Hall was already wealthy when his brother Thomas, who was manager of the Rockhampton branch of the Queensland National Bank, invited him to join the syndicate formed to develop the Mount Morgan mine. The Halls and their associates resisted nine attempts to jump their claim, two of which reached the Privy Council. On 1 October 1886 the Mount Morgan Gold Mining Co. Ltd, with capital of £1 million, was registered in Queensland. The mine yielded gold and copper worth over £19 million and paid £8,079,166 in dividends by 1913. Hall was a major shareholder, a director of the company and chairman of the Sydney board. He was also a director of the Mercantile Mutual Insurance Co. Ltd, and the Sydney Meat Preserving Co. Ltd, and engaged briefly with associates in unprofitable railway contracting.
Hall never attempted to make a splash in Sydney society, did not entertain lavishly, and was regarded as rather mean in this regard, but he liked 'to give the boys a good time' on his annual visits to Mount Morgan (which he continued until 1910). Irrespective of rank he welcomed employees at dinners and convivial gatherings and also entertained the Mount Morgan children, in whom he took a great interest. He gave generously to the town's educational and other institutions.
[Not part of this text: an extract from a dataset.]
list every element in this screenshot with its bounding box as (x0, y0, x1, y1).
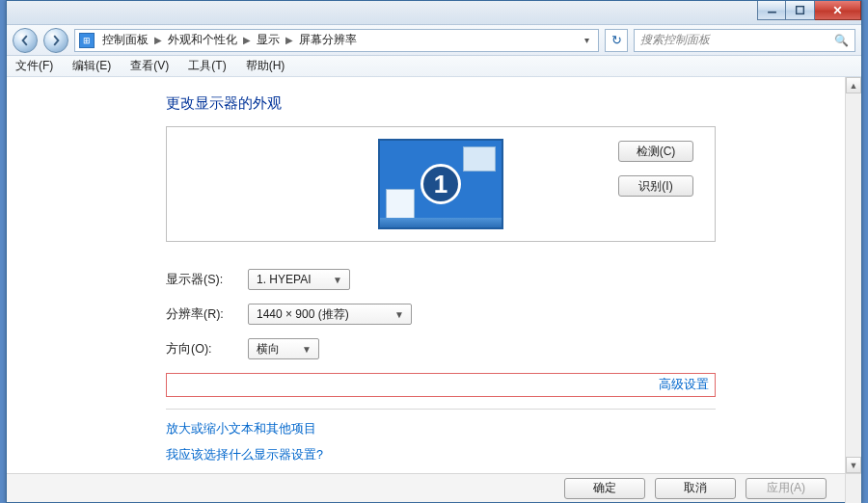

When in Sydney Hall seldom missed a race meeting. He was a committee-member of the Australian Jockey Club in 1873-1911; his horses included the Sydney winners: Garfield (Sires' Produce Stakes, 1884), Delaware (Doncaster, 1895) and Reviver (Champagne Stakes, 1899). When Reviver won the Metropolitan in 1900, Hall anonymously gave £1000 to charities. He also engaged in coursing. Benevolent and generous, he made large donations to public institutions and also helped individuals; many of his benefactions were anonymous, but not the £5000 he contributed to the Patriotic Fund during the South African War and the £10,000 which he gave to the Dreadnought Fund.
At St Paul's Anglican Church, Melbourne, Hall had married Eliza Rowdon Kirk on 15 April 1874. She was born on 26 November 1847 in Melbourne, eldest daughter of George Kirk, a Yorkshire-born butcher, and his wife Elizabeth, née Wippell, from Devon. George Kirk, after engaging in various pursuits, had acquired large pastoral interests in partnership with Richard Goldsbrough and represented East Bourke in the Legislative Assembly of Victoria in 1861-64. In 1887 Walter and Eliza Hall visited England and remained away for over a year.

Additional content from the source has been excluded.